» Transcribed page contents:
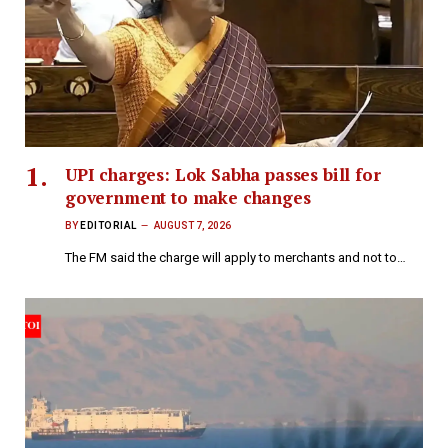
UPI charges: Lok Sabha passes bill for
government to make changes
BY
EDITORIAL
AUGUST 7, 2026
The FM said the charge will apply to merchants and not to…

» EXERCISE GOAL:
Restate every line of the data above word for word, with the images removed.

» EXERCISE OUTPUT:
UPI charges: Lok Sabha passes bill for
government to make changes
BY
EDITORIAL
AUGUST 7, 2026
The FM said the charge will apply to merchants and not to…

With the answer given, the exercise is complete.